Worm Breeder's Gazette 12(5): 16 (February 1, 1993)

These abstracts should not be cited in bibliographies. Material contained herein should be treated as personal communication and should be cited as such only with the consent of the author.

ncl-1 to the Rescue

David Waring

Fred Hutchinson Cancer Research Center, 1124 Columbia St, Seattle
WA 98104

Mutations in the gene ncl-1 cause many cells in the worm to have unusually large nucleoli. This phenotype and the fact that ncl-1 acts cell autonomously has allowed the ncl-1 gene to be used as a marker for mosaic analysis by various groups.

The traditional method for obtaining genetic mosaics, has been to make a strain with mutant alleles of the gene(s) of interest on the chromosomes, and wild type alleles on a free duplication (which is lost during mitosis at a relatively low frequency). Using appropriate marker mutations which are also covered by the same duplication one can identify animals which have lost the free duplication in a subset of cells. When ncl-1 is used as a marker, it is possible to look at an individual cell, under Nomarski optics, and determine its genotype (whether or not it contains the duplication) by examination of the nucleolus. Thus using ncl-1 as a marker can allow single-cell resolution in mosaic analysis. This technique requires that the gene of interest be linked genetically to the ncl-1 gene, and any other markers. This is a severe limitation, as most genes are not on chromosome three.

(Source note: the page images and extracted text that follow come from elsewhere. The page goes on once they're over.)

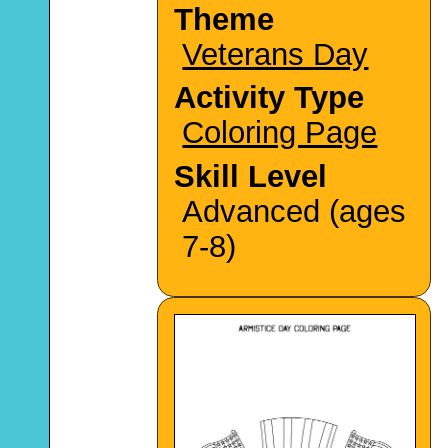
Theme
Veterans Day
Activity Type
Coloring Page
Skill Level
Advanced (ages
7-8)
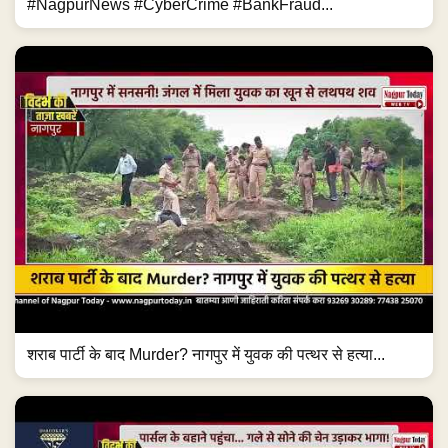
#NagpurNews #CyberCrime #BankFraud...
शराब पार्टी के बाद Murder? नागपुर में युवक की पत्थर से हत्या...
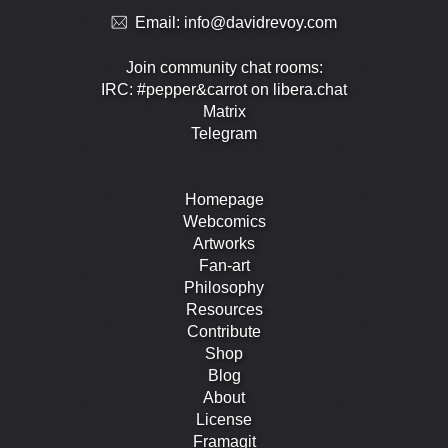
Email:
info@davidrevoy.com
Join community chat rooms:
IRC: #pepper&carrot on libera.chat
Matrix
Telegram
Homepage
Webcomics
Artworks
Fan-art
Philosophy
Resources
Contribute
Shop
Blog
About
License
Framagit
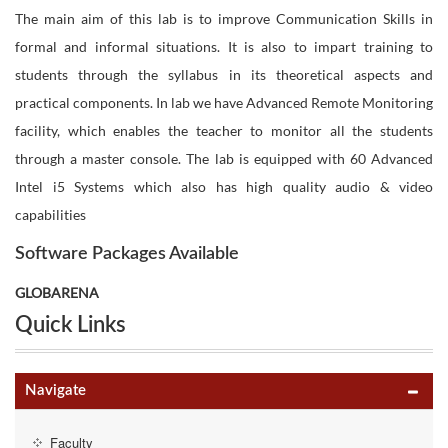
The main aim of this lab is to improve Communication Skills in
formal and informal situations. It is also to impart training to
students through the syllabus in its theoretical aspects and
practical components. In lab we have Advanced Remote Monitoring
facility, which enables the teacher to monitor all the students
through a master console. The lab is equipped with 60 Advanced
Intel i5 Systems which also has high quality audio & video
capabilities
Software Packages Available
GLOBARENA
Quick Links
Navigate
Faculty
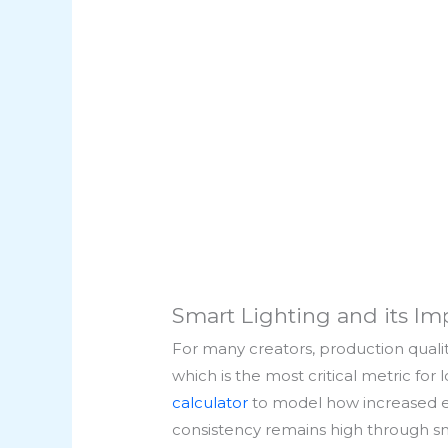
Smart Lighting and its Im
For many creators, production quality
which is the most critical metric fo
calculator
to model how increased en
consistency remains high through sma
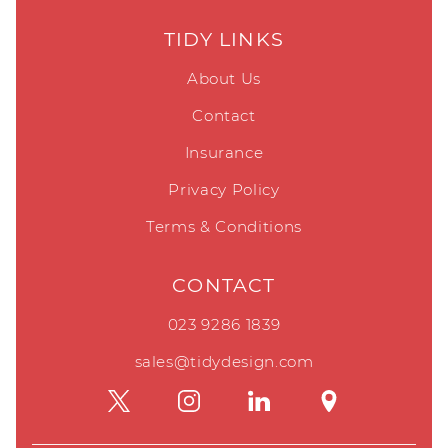
TIDY LINKS
About Us
Contact
Insurance
Privacy Policy
Terms & Conditions
CONTACT
023 9286 1839
sales@tidydesign.com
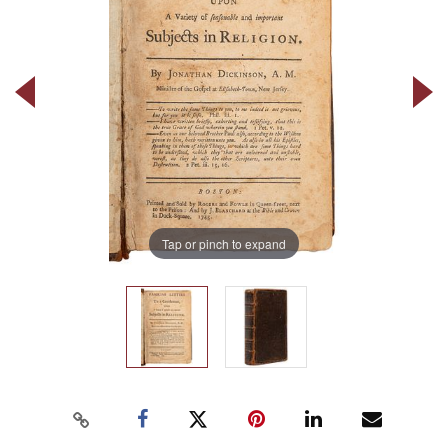
Tap or pinch to expand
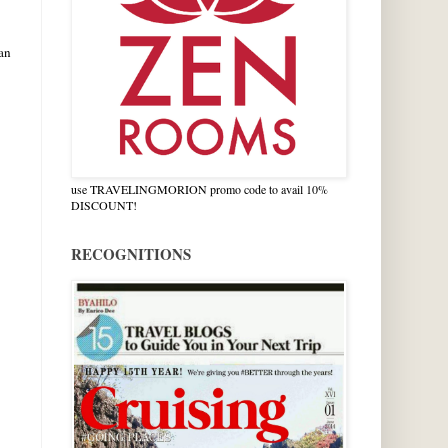
an
use TRAVELINGMORION promo code to avail 10%
DISCOUNT!
RECOGNITIONS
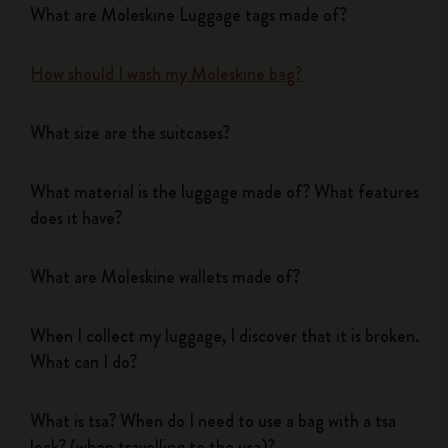
What are Moleskine Luggage tags made of?
How should I wash my Moleskine bag?
What size are the suitcases?
What material is the luggage made of? What features
does it have?
What are Moleskine wallets made of?
When I collect my luggage, I discover that it is broken.
What can I do?
What is tsa? When do I need to use a bag with a tsa
lock? (when travelling to the usa)?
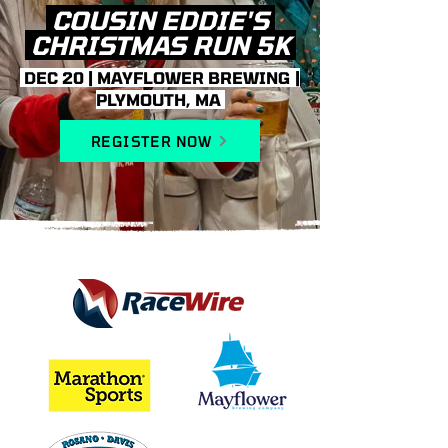
COUSIN EDDIE'S
CHRISTMAS RUN 5K
DEC 20 | MAYFLOWER BREWING |
PLYMOUTH, MA
REGISTER NOW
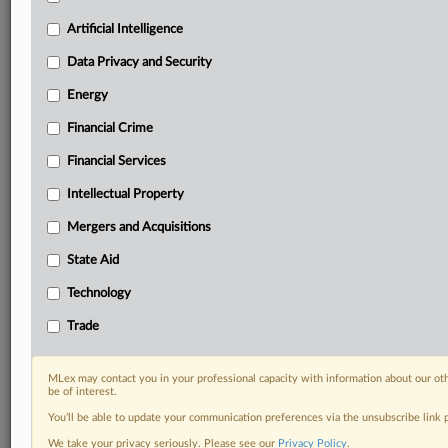
North America, the UK and Europe, Latin America
and Asia-Pacific
Artificial Intelligence
Curated case files bringing together news, analysis
Data Privacy and Security
and source documents in a single timeline
Energy
Experience MLex today with a 14-day
free trial.
Financial Crime
Financial Services
Start Free Trial
Intellectual Property
Already a subscriber?
Click here to login
Mergers and Acquisitions
DOCUMENTS
State Aid
Ona Patents, Apple - UPC_CFI_392.2024.pdf
Technology
Centripetal - App 34668.2025.pdf
Trade
Edwards Lifesciences - App 30486.2025.pdf
Oerlikon - App. _33416.2025.pdf
MLex may contact you in your professional capacity with information about our ot
Renault - UPC_CFI_629.2025.pdf
be of interest.
Renault, Dacia - UPC_CFI_551.2025.pdf
You’ll be able to update your communication preferences via the unsubscribe link
Adobe - UPC_CFI_530.2025.pdf
We take your privacy seriously. Please see our
Privacy Policy
.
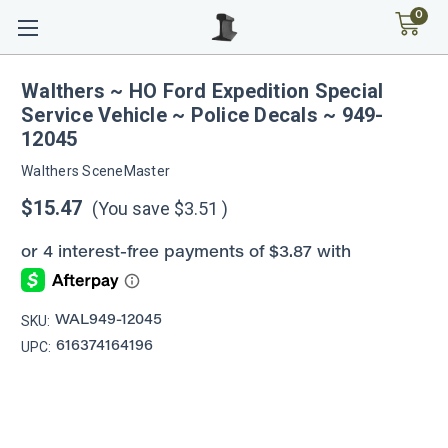
0
Walthers ~ HO Ford Expedition Special
Service Vehicle ~ Police Decals ~ 949-
12045
Walthers SceneMaster
$15.47
(You save
$3.51
)
SKU:
WAL949-12045
UPC:
616374164196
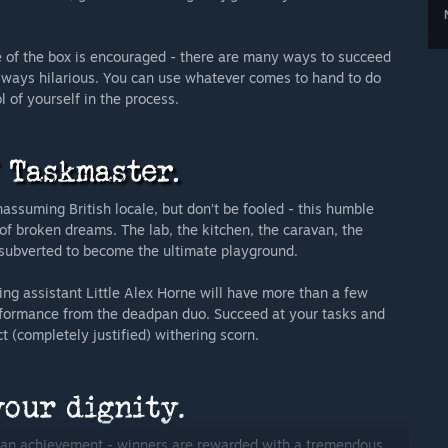
ide of the box is encouraged - there are many ways to succeed
always hilarious. You can use whatever comes to hand to do
 of yourself in the process.
suming British locale, but don’t be fooled - this humble
of broken dreams. The lab, the kitchen, the caravan, the
me subverted to become the ultimate playground.
ing assistant Little Alex Horne will have more than a few
performance from the deadpan duo. Succeed at your tasks and
 (completely justified) withering scorn.
man achievement - winners are rewarded with a tremendous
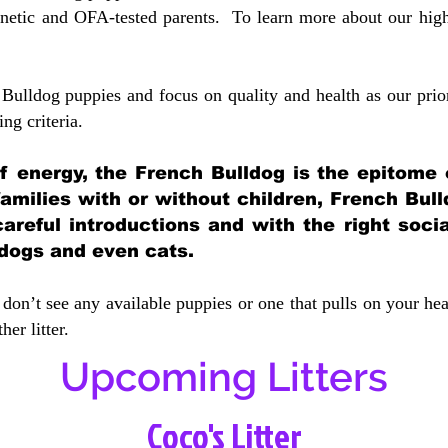
etic and OFA-tested parents. To learn more about our highe
Bulldog puppies and focus on quality and health as our prio
ing crit
eria.
 of energy, the French Bulldog is the epitome
 families with or without children, French Bull
careful introductions and with the right soci
 dogs and even cats.
don’t see any available puppies or one that pulls on your hea
er litter.
Upcoming Litters
Coco's Litter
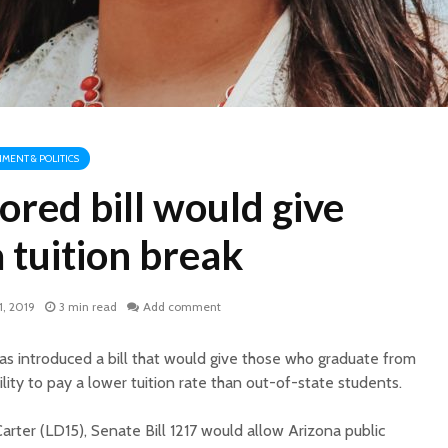
MENT & POLITICS
red bill would give
 tuition break
1, 2019
3 min read
Add comment
as introduced a bill that would give those who graduate from
lity to pay a lower tuition rate than out-of-state students.
rter (LD15), Senate Bill 1217 would allow Arizona public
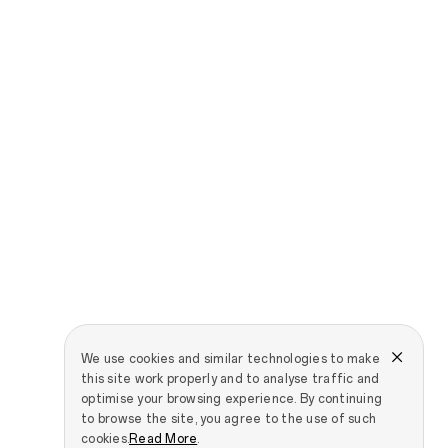
We use cookies and similar technologies to make
this site work properly and to analyse traffic and
optimise your browsing experience. By continuing
to browse the site, you agree to the use of such
cookies.
Read More
.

At least two groups have gotten around this problem by artificially linking the genes that they wanted to study to ncl-1 .Hunter and Wood (Nature 1992) did this by linking two duplications together using x-rays thus creating one large free duplication. This of course makes all genes which are covered by this duplication pseudo-linked. Leung-Hagensteijn et al. (Cell 71;289) generated a strain in which the cloned unc-5 gene had been integrated onto the duplication sDp3 which carries ncl-1 .

In order that ncl-1 might be even more readily used as a marker for mosaic analysis of other genes I have begun an attempt to clone the. ncl-1 gene. Mapping data from Chisolm, and from Kenyon, placed ncl-1 between the genes lin-39 and mab-5 By first injecting pools and then individual cosmids I have rescued ncl-1 ( e1942 )with the cosmid C33C3 (from England).

It should now be possible to artificially link ncl-1 to any cloned gene. Extrachromosomal arrays of injected DNA apparently behave like free duplications. By generating an extrachromosomal array containing the gene of interest, ncl-1 and any other cloned marker genes or gene fusions, one should be able to use this array in the same manner that free duplications have been used. It remains to be seen if such an array is lost at an appropriate rate, and if the mosaism that has been observed with extrachromosomal arrays is due solely to mitotic loss or rather to mosaic expression. It should also be possible to integrate the cloned ncl-1 gene onto a free duplication which covers a gene of interest, and in this way link the two genes, in much the same way that Leung-Hagensteijn et al. linked ncl-1 and unc-5 .In this case it would not be necessary to clone the gene of interest if it is covered by a free duplication.